In the midst of it all, I’m grateful to have had a few precious moments with my patients which have kept me going. That time when I took twenty minutes to answer questions for an anxious mother and aunt who want to get to the bottom of their baby’s disease process and outlook, seeing her furrowed eyebrows gradually smoothen as the mistrust on her face melts away to that of relief, that time when I comforted a boy who was having an episode of severe abdominal spasm and put my hands on the mom’s shoulder who stood anxiously by his side, that time when I sat next to a teenage boy and listened to his disjointed story of all the hardship he goes through at school and the fears welling inside him. Each time when I come away from these experiences, I am humbled by the privileges and trust endowed to me by these complete strangers, my patients who have allowed me to share in their sufferings and their healing. My tense body relaxes for a moment, my to-do list fades away, and I am reminded of why I came into this profession, the sacredness and enormity of it all.

short rib bourguignon2

Short rib Bourguignon

So today’s recipe that I am introducing is a challenging one, to mirror the challenges I’ve recently had to adjust to. But the rewards of this beef rib bourguignon is immensely satisfying. It’s one of the most tender and juicy meat I’ve ever braised, full of herbs and aromatic vegetables. Get ready to lounge around the kitchen for 4 hours on a Sunday afternoon and simmer away!

short rib bourguignon3

Short Rib Bourguignon

  • Servings: 5
  • Difficulty: difficult
  • Print


  • beef short ribs, 3 lbs, bone in
  • 4 carrots cut into 1 inch rounds
  • 3 carrots diced into small pieces
  • 3 celery diced
  • 2 onions, quartered
  • 6 garlic cloves, smashed and minced
  • 500ml dry red wine (1/2 bottle)
  • 5 cups beef stock
  • salt and pepper to taste
  • 1/4 stick of butter
  • a bunch of thyme sprigs
  • 3-5 bay leafs
  • 1 lb button mushrooms, sliced 1/2 inch thick

Thaw the ribs and season with salt and pepper for 2 hours. Pat ribs dry. In a large cast iron skillet, sear the ribs in butter so that it’s browned on all sides, takes around 15 minutes. Place the ribs in a separate bowl for later use.
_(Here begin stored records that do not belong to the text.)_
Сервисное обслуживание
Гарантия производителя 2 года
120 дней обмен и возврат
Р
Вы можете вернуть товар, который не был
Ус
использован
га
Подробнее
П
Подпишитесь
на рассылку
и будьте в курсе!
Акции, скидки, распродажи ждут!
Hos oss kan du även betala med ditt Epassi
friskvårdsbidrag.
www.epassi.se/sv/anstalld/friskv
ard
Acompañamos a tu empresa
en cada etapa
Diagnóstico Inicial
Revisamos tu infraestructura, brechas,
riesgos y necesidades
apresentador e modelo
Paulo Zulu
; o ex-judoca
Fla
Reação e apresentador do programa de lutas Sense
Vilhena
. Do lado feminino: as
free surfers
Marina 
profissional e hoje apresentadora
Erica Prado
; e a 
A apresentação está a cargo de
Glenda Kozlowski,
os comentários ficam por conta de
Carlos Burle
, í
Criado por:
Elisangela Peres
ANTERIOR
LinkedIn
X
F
Reduce heat to medium and add diced carrots, celery and onions to the cast iron skillet and cook until softened, for 8 minutes.
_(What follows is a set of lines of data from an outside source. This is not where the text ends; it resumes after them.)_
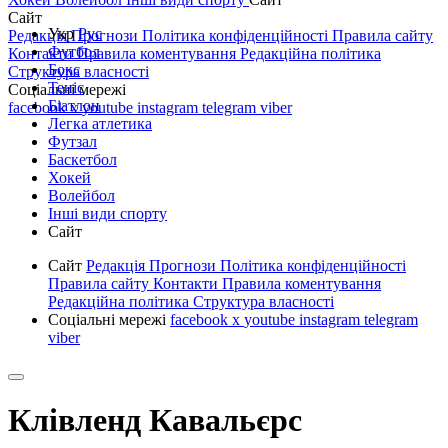
Сайт
Укр
Рус
Редакція
Прогнози
Політика конфіденційності
Правила сайту
Футбол
Контакти
Правила коментування
Редакційна політика
Бокс
Структура власності
Теніс
Соціальні мережі
Біатлон
facebook
x
youtube
instagram
telegram
viber
Легка атлетика
Футзал
Баскетбол
Хокей
Волейбол
Інші види спорту
Сайт
Сайт
Редакція
Прогнози
Політика конфіденційності
Правила сайту
Контакти
Правила коментування
Редакційна політика
Структура власності
Соціальні мережі
facebook
x
youtube
instagram
telegram
viber
Клівленд Кавальєрс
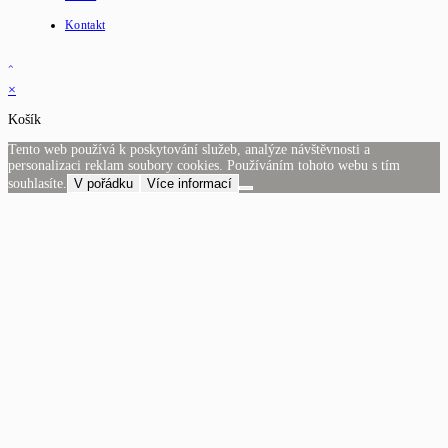
Kontakt
×
Košík
Tento web používá k poskytování služeb, analýze návštěvnosti a
personalizaci reklam soubory cookies. Používáním tohoto webu s tím
souhlasíte.
V pořádku
Více informací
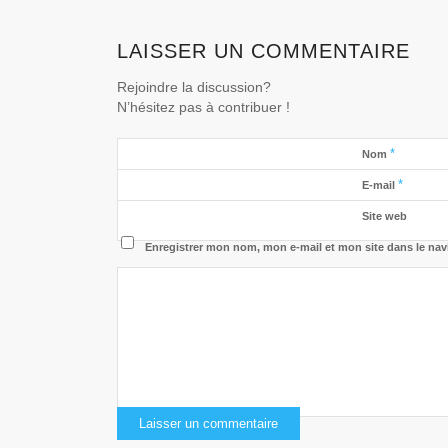
LAISSER UN COMMENTAIRE
Rejoindre la discussion?
N’hésitez pas à contribuer !
*
Nom
*
E-mail
Site web
Enregistrer mon nom, mon e-mail et mon site dans le na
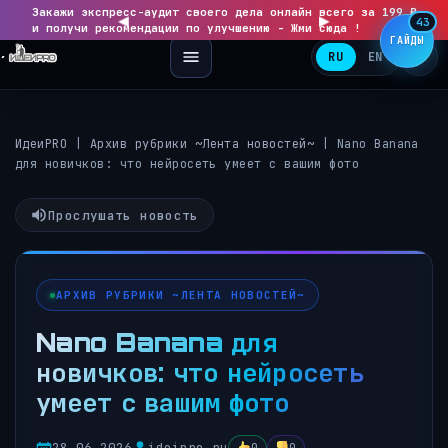
Закажи экспресс-аудит своего дела онлайн всего за 199 ₽
◀
▶
43
и получи рекомендации по улучшению - Жми сюда !
ГАЙДЫ
RU
EN
ИдеиPRO
|
Архив рубрики ~Лента новостей~
|
Nano Banana
для новичков: что нейросеть умеет с вашим фото
Прослушать новость
АРХИВ РУБРИКИ ~ЛЕНТА НОВОСТЕЙ~
Nano Banana для
новичков: что нейросеть
умеет с вашим фото
28.06.2026
ideipro.ru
Add red wine, beef stock, thyme and bay leaf, and add ribs back into skillet. Bring the skillet to a simmer and cover with lid, cook for 3.5 hours. At the end, meat should be very tender, and the mirepoix should be mostly dissolved. Alternatively, you can braise the meat in the oven for 3.5 hours to the same effect.

Strain out the liquid so you are left with ribs, discard the solid mirepoix.

Wipe out the cast iron skillet and saute mushrooms over medium heat and canola oil until golden. This takes around 5 minutes. Add mushroom to the meat in a separate bowl.

In the cast iron skillet, add carrot rounds and braising liquid and simmer over 10 minutes until carrots are somewhat softened and liquid is reduced by one third.

Add ribs and mushrooms back to skillet and simmer until liquid is reduced by another one third. Season as needed with salt and pepper.